*** Begin section ***
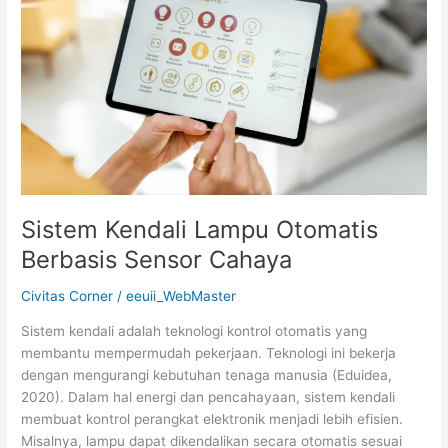
Lampu
Otomatis
Berbasis
Sensor
Cahaya
Sistem Kendali Lampu Otomatis
Berbasis Sensor Cahaya
Civitas Corner
/
eeuii_WebMaster
Sistem kendali adalah teknologi kontrol otomatis yang
membantu mempermudah pekerjaan. Teknologi ini bekerja
dengan mengurangi kebutuhan tenaga manusia (Eduidea,
2020). Dalam hal energi dan pencahayaan, sistem kendali
membuat kontrol perangkat elektronik menjadi lebih efisien.
Misalnya, lampu dapat dikendalikan secara otomatis sesuai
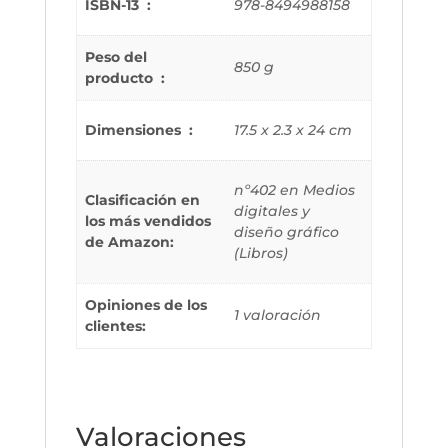
ISBN-13 ‏ : ‎
978-8494988158
Peso del
850 g
producto ‏ : ‎
Dimensiones ‏ : ‎
17.5 x 2.3 x 24 cm
nº402 en Medios
Clasificación en
digitales y
los más vendidos
diseño gráfico
de Amazon:
(Libros)
Opiniones de los
1 valoración
clientes:
Valoraciones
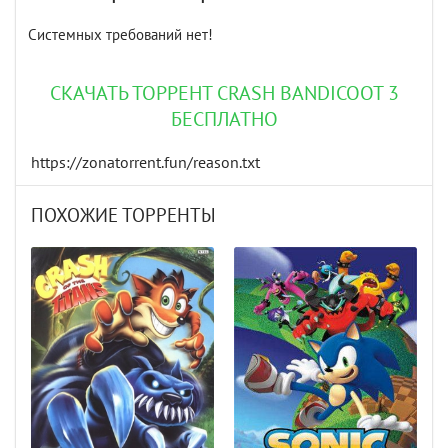
Системных требований нет!
СКАЧАТЬ ТОРРЕНТ CRASH BANDICOOT 3
БЕСПЛАТНО
https://zonatorrent.fun/reason.txt
ПОХОЖИЕ ТОРРЕНТЫ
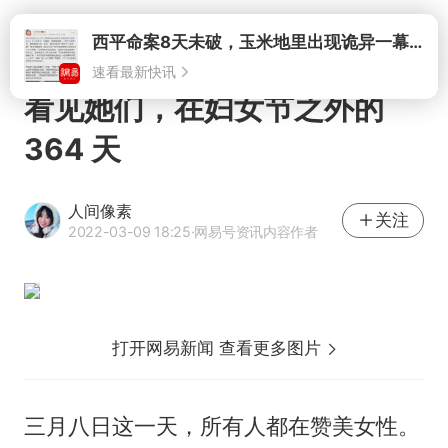
打开
西平命案8天未破，玉米地里出现诡异一幕，我突然想起了欧金中
速看最新快讯
看见她们，在妇女节之外的
364 天
人间像素
关注
2022-03-09 18:25
·网易号资讯内容作者
打开网易新闻 查看更多图片
三月八日这一天，所有人都在赞美女性。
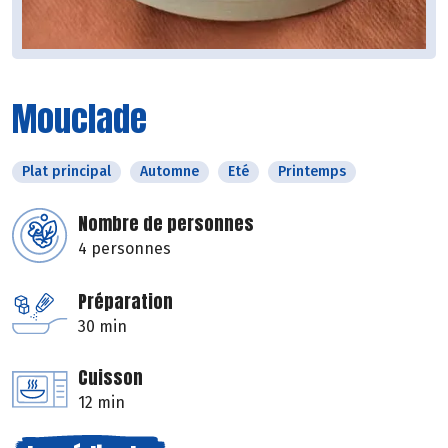
Mouclade
Plat principal
Automne
Eté
Printemps
Nombre de personnes
4 personnes
Préparation
30 min
Cuisson
12 min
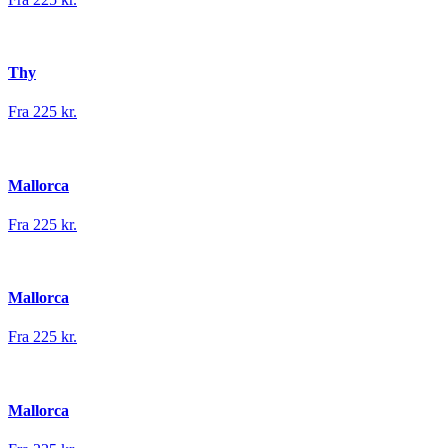
Thy
Fra 225 kr.
Mallorca
Fra 225 kr.
Mallorca
Fra 225 kr.
Mallorca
*** End section ***
PROBLEM TO WORK ON: Every record above must be copied exactly; none of the pictures belong in the copy.

YOUR RESPONSE:
Lampu
Otomatis
Berbasis
Sensor
Cahaya
Sistem Kendali Lampu Otomatis
Berbasis Sensor Cahaya
Civitas Corner
/
eeuii_WebMaster
Sistem kendali adalah teknologi kontrol otomatis yang
membantu mempermudah pekerjaan. Teknologi ini bekerja
dengan mengurangi kebutuhan tenaga manusia (Eduidea,
2020). Dalam hal energi dan pencahayaan, sistem kendali
membuat kontrol perangkat elektronik menjadi lebih efisien.
Misalnya, lampu dapat dikendalikan secara otomatis sesuai
ISBN-13 ‏ : ‎
978-8494988158
Peso del
850 g
producto ‏ : ‎
Dimensiones ‏ : ‎
17.5 x 2.3 x 24 cm
nº402 en Medios
Clasificación en
digitales y
los más vendidos
diseño gráfico
de Amazon:
(Libros)
Opiniones de los
1 valoración
clientes:
Valoraciones
Системных требований нет!
СКАЧАТЬ ТОРРЕНТ CRASH BANDICOOT 3
БЕСПЛАТНО
https://zonatorrent.fun/reason.txt
ПОХОЖИЕ ТОРРЕНТЫ
打开
西平命案8天未破，玉米地里出现诡异一幕，我突然想起了欧金中
速看最新快讯
看见她们，在妇女节之外的
364 天
人间像素
关注
2022-03-09 18:25
·网易号资讯内容作者
打开网易新闻 查看更多图片
三月八日这一天，所有人都在赞美女性。
Mouclade
Plat principal
Automne
Eté
Printemps
Nombre de personnes
4 personnes
Préparation
30 min
Cuisson
12 min
Thy
Fra 225 kr.
Mallorca
Fra 225 kr.
Mallorca
Fra 225 kr.
Mallorca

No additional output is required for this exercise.